Раньше она его не так называла.

— Нет, я уже поел, — сказал Егоров.

— Вижу, — вытерла руки фартуком Катя. — Вижу по личику твоему прекрасному, как ты поел. Краше в гроб кладут.

— Нет, я правда не хочу есть. Я буду сейчас пилить с вами.

— Поешь, — повела его в дом Катя. — Я сегодня щи варила. Большой чугунок. Мы уж во второй раз поели. Ещё тёплые щи.

Она три раза повторила это слово «щи», и Егоров вдруг так захотел есть, что у него засосало внутри.

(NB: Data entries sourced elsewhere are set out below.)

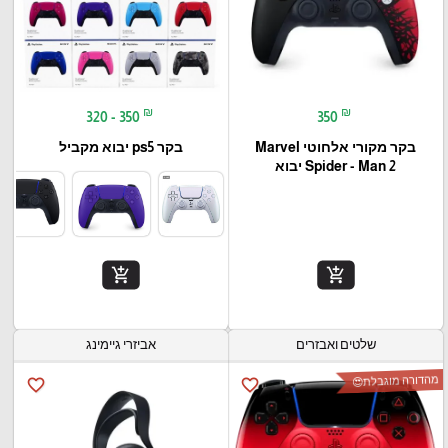
₪
₪
320 - 350
350
בקר מקורי אלחוטי Marvel
בקר ps5 יבוא מקביל
Spider - Man 2 יבוא
add_shopping_cart
add_shopping_cart
שלטים ואבזרים
אביזרי גיימינג
מהדורה מוגבלת😍
favorite_border
favorite_border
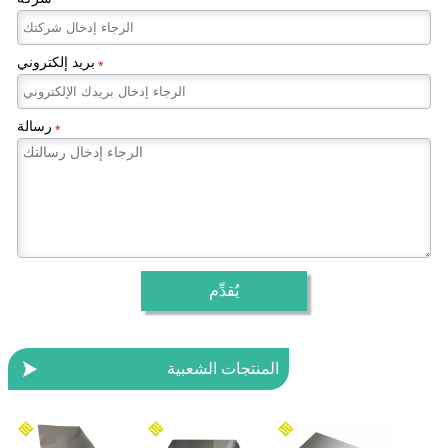
بريد إلكتروني
*
رسالة
*
يُقدِّم

المنتجات الشعبية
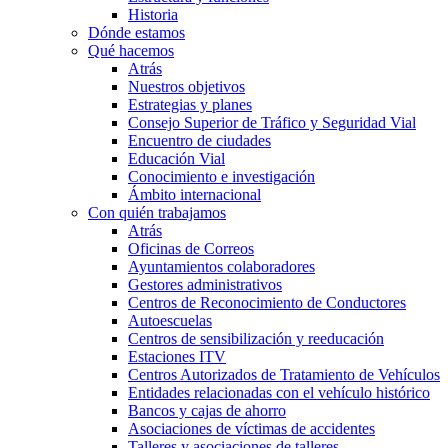
Historia
Dónde estamos
Qué hacemos
Atrás
Nuestros objetivos
Estrategias y planes
Consejo Superior de Tráfico y Seguridad Vial
Encuentro de ciudades
Educación Vial
Conocimiento e investigación
Ámbito internacional
Con quién trabajamos
Atrás
Oficinas de Correos
Ayuntamientos colaboradores
Gestores administrativos
Centros de Reconocimiento de Conductores
Autoescuelas
Centros de sensibilización y reeducación
Estaciones ITV
Centros Autorizados de Tratamiento de Vehículos
Entidades relacionadas con el vehículo histórico
Bancos y cajas de ahorro
Asociaciones de víctimas de accidentes
Talleres y asociaciones de talleres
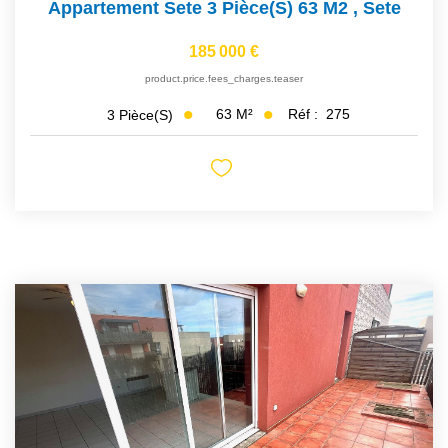
Appartement Sete 3 Pièce(s) 63 M2
,
Sete
185 000 €
product.price.fees_charges.teaser
63
M²
Réf :
275
3
Pièce(s)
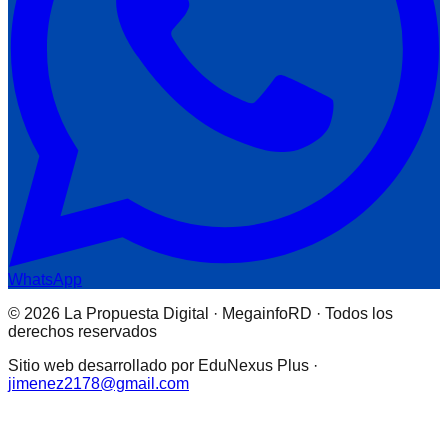
WhatsApp
© 2026 La Propuesta Digital · MegainfoRD · Todos los
derechos reservados
Sitio web desarrollado por EduNexus Plus ·
jimenez2178@gmail.com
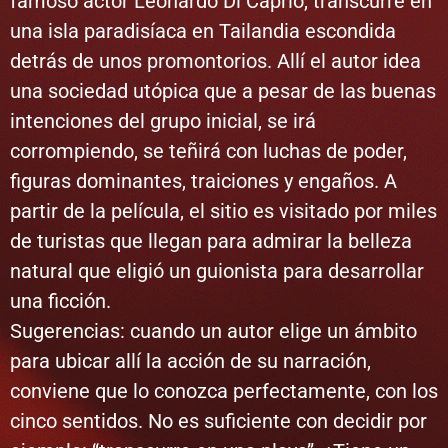
famoso actor Leonardo Di Caprio, transcurre en
una isla paradisíaca en Tailandia escondida
detrás de unos promontorios. Allí el autor idea
una sociedad utópica que a pesar de las buenas
intenciones del grupo inicial, se irá
corrompiendo, se teñirá con luchas de poder,
figuras dominantes, traiciones y engaños. A
partir de la película, el sitio es visitado por miles
de turistas que llegan para admirar la belleza
natural que eligió un guionista para desarrollar
una ficción.
Sugerencias: cuando un autor elige un ámbito
para ubicar allí la acción de su narración,
conviene que lo conozca perfectamente, con los
cinco sentidos. No es suficiente con decidir por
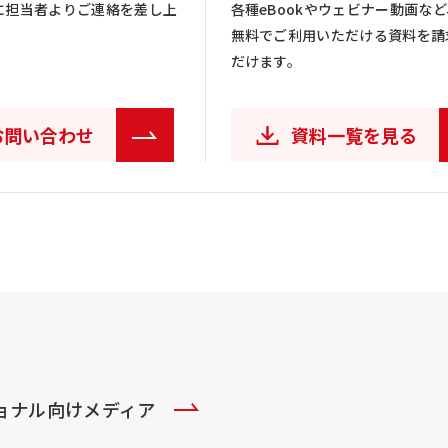
に担当者よりご連絡を差し上
各種eBookやウェビナー動画など
無料でご利用いただける資料を請
だけます。
お問い合わせ
資料一覧を見る
ショナル向けメディア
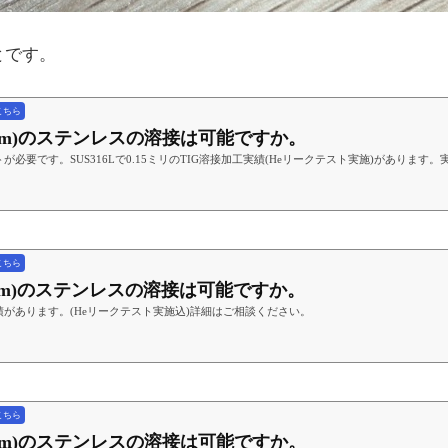
とです。
こちら
(0.3mm)のステンレスの溶接は可能ですか。
必要です。SUS316Lで0.15ミリのTIG溶接加工実績(Heリークテスト実施)がありま
こちら
(0.5mm)のステンレスの溶接は可能ですか。
があります。(Heリークテスト実施込)詳細はご相談ください。
こちら
(0.8mm)のステンレスの溶接は可能ですか。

— Хорошие, очень наваристые. С костями от ветчины варила, — поставила Катя на стол ароматную еду и нарезала толстыми ломтями хлеб.

Пригласительный билет на торжественный вечер в честь Октябрьской революции был, как сказали бы историки, переломным моментом в отношениях брата и сестры. Она теперь, казалось, с особым удовольствием ухаживала за ним, как за важным лицом, оказавшим ей высокую честь состоять в прямом родстве.

Егоров поел, и его быстро сморила дремота, но он её преодолел и пошёл пилить дрова.

Племянники оживились. Каждый хотел пилить с ним. Но счастье это выпало только младшему — Коле. Митя и Валентин кололи и укладывали дрова.

А Катя ушла намочить бельё к завтрашней стирке.